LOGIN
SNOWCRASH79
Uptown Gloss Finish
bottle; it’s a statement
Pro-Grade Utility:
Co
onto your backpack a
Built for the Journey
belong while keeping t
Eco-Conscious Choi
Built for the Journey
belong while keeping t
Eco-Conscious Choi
==================================================
→ PROBLEM DESCRIPTION: Go through the records and copy all of them exactly.

→ TASK SOLUTION:
LOGIN
SNOWCRASH79
Uptown Gloss Finish
bottle; it’s a statement
Pro-Grade Utility:
Co
onto your backpack a
Built for the Journey
belong while keeping t
Eco-Conscious Choi
Built for the Journey
belong while keeping t
Eco-Conscious Choi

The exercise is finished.